#### TASK REQUIREMENTS:
Which lines of the data contain the string "Crack"? Copy every one of them.

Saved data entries
******

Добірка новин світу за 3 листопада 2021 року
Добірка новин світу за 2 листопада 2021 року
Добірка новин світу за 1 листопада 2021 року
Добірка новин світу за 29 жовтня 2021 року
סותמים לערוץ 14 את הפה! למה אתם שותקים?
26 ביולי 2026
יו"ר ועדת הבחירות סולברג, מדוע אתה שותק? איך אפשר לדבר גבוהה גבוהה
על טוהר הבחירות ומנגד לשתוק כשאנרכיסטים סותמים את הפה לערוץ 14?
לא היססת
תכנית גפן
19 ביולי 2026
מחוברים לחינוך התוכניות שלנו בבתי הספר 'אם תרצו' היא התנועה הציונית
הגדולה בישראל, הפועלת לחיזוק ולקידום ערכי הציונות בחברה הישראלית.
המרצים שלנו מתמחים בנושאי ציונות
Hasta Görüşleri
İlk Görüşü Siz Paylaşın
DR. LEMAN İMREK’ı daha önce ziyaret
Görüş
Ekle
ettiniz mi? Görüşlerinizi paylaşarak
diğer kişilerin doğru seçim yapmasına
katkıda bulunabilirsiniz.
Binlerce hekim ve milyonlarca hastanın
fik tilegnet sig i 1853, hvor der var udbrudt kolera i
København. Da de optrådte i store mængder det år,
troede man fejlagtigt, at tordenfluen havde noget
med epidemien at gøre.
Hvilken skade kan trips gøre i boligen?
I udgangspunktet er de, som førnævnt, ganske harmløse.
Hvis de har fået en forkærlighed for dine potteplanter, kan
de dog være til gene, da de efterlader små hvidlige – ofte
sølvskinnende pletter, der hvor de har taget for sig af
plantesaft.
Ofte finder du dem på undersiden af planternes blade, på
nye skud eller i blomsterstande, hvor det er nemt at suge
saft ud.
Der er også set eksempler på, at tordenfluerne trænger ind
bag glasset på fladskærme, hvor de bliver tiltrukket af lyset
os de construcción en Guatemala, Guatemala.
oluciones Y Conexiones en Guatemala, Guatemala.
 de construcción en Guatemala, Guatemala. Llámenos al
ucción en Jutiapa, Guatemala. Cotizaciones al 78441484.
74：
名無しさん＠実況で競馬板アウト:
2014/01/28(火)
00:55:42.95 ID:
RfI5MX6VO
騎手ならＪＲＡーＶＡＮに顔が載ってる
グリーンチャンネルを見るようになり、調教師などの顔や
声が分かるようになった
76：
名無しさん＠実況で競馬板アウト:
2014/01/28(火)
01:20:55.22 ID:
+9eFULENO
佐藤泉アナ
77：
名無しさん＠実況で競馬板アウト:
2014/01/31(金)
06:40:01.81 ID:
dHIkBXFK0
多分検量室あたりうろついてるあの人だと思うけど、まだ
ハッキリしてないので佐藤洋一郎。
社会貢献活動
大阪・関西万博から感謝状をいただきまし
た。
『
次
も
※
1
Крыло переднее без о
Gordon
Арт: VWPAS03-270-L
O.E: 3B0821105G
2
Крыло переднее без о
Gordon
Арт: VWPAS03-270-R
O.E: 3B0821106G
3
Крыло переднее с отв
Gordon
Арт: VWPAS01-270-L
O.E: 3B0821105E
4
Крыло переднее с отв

******

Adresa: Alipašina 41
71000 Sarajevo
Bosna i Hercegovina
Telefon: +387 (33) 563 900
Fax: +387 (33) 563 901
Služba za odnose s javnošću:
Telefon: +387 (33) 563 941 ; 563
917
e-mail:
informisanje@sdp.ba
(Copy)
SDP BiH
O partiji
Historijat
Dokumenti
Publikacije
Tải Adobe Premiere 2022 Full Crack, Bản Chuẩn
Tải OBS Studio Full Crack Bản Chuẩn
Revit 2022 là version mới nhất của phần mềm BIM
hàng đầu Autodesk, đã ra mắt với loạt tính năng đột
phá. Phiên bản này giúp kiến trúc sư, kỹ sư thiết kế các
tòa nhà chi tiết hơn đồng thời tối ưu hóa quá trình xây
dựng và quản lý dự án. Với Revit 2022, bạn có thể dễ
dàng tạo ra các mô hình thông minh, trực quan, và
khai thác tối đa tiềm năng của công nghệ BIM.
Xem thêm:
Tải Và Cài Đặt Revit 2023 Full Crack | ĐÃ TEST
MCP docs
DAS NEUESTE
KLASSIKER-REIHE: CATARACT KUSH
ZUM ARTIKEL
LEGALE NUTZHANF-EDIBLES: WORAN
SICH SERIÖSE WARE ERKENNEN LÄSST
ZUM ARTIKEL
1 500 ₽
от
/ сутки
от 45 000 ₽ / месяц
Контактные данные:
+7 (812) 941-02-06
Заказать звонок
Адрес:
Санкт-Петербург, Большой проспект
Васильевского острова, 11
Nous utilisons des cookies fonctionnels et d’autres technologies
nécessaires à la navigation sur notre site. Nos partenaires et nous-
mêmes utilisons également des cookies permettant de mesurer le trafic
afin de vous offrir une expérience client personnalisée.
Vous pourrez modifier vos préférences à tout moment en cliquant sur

******

#### REPLY:
Tải Adobe Premiere 2022 Full Crack, Bản Chuẩn
Tải OBS Studio Full Crack Bản Chuẩn
Tải Và Cài Đặt Revit 2023 Full Crack | ĐÃ TEST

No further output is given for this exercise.